» Your instructions
In the entries below, find every line with the string "дверь" and copy it.

» Records supplied
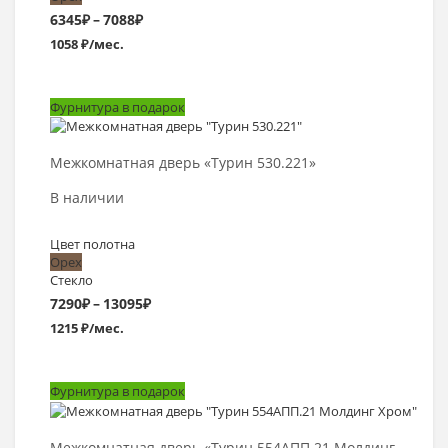
Диапазон
6345
₽
–
7088
₽
1058 ₽/мес.
цен:
6345₽
Фурнитура в подарок
–
Выбрать >
7088₽
Межкомнатная дверь «Турин 530.221»
В наличии
Цвет полотна
Орех
Стекло
Диапазон
7290
₽
–
13095
₽
1215 ₽/мес.
цен:
7290₽
Фурнитура в подарок
–
Выбрать >
13095₽
Межкомнатная дверь «Турин 554АПП.21 Молдинг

» Task response
Межкомнатная дверь «Турин 530.221»
Межкомнатная дверь «Турин 554АПП.21 Молдинг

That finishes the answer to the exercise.